Feeds:
Posts
Comments

Sand in My Shoes

I’ve always been fascinated by history. As a child, it was one of my favorite subjects in school, and eventually became one of my majors at university. What intrigued me then, and still pulls me in today, is the social history of a time. It’s hard to get enthused about facts and battles, winners and losers, especially knowing how much of what is recorded is frequently the most enormous twaddle. But there’s something very moving about reading a first-hand account of someone who lived through an interesting moment in time, who recorded something of history as they lived it, with all their own weaknesses, victories, and personal stories mixed in.

Sand in My Shoes, the wartime diaries of Joan Rice, is a good example of that. There’s very little about battles and almost nothing of the political whirlpool that was the second world war, but instead, it offers a fascinating, and frequently funny, glimpse into how an ordinary middle-class girl became a WAAF and ended the war in the Middle East.

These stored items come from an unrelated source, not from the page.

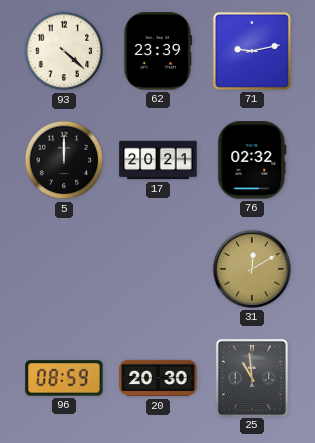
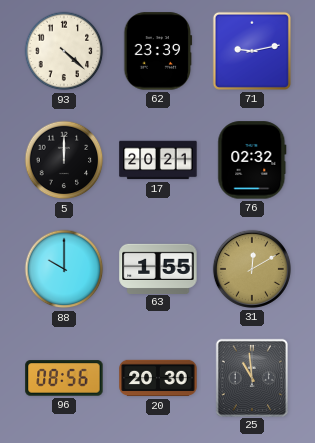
88: none -> 10:00
63: none -> 1:55
96: 08:59 -> 08:56
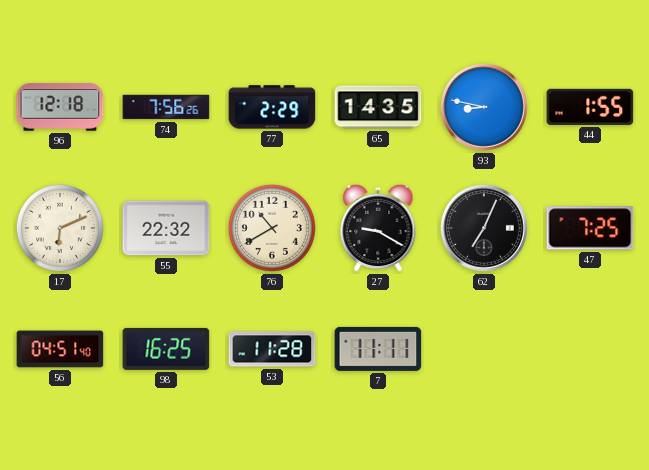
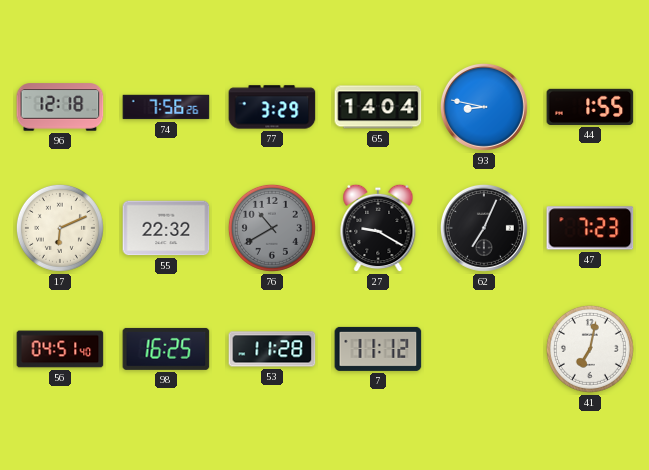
77: 2:29 -> 3:29
65: 14:35 -> 14:04
76 dial: cream -> grey
47: 7:25 -> 7:23
7: 11:11 -> 11:12
41: none -> 7:02
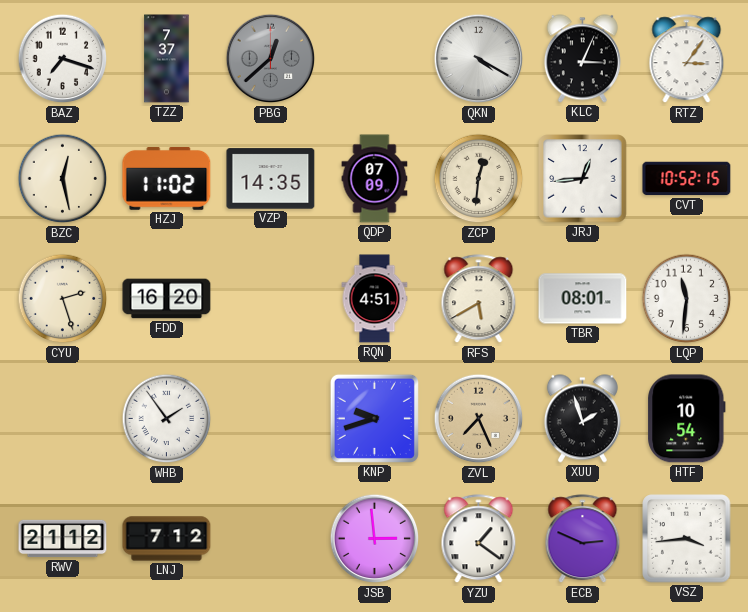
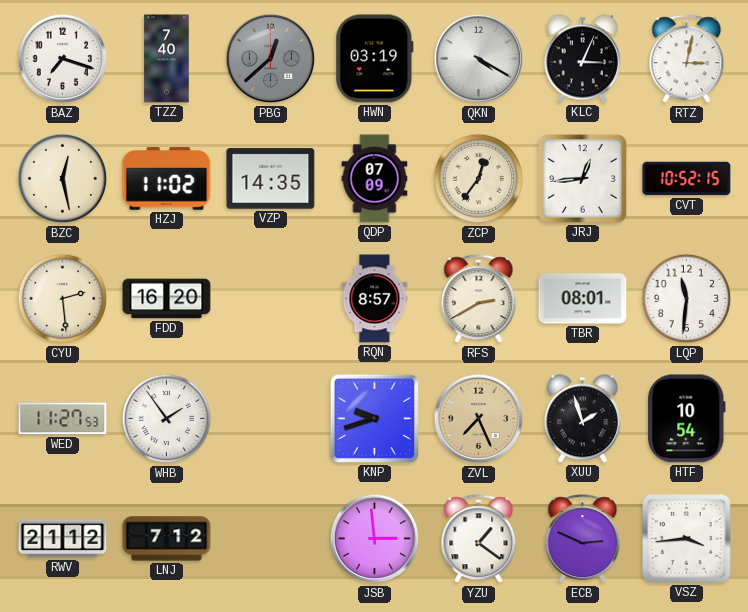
TZZ: 7:37 -> 7:40
HWN: none -> 03:19
RTZ: 3:06 -> 3:02
ZCP: 12:31 -> 12:36
CYU: 2:27 -> 2:29
RQN: 4:51 -> 8:57
RFS: 5:40 -> 2:40
WED: none -> 11:27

Joan Rice was 19 when war was declared, and already bored of her comfortable and routine life as a shorthand typist for Shell Oil. When the call went out for women, she was more than ready to sign up. She opened her wartime journal with the following statement: “I’ll explain my reasons for joining. Firstly, doing one’s bit. I suppose that’s there, though it doesn’t seem particularly in evidence at the moment. Secondly, this life will get me away from home, make me adult and independent. Thirdly, it’s a change and adventure. Fourthly and at the present most strongly, I want to swank around in a uniform.”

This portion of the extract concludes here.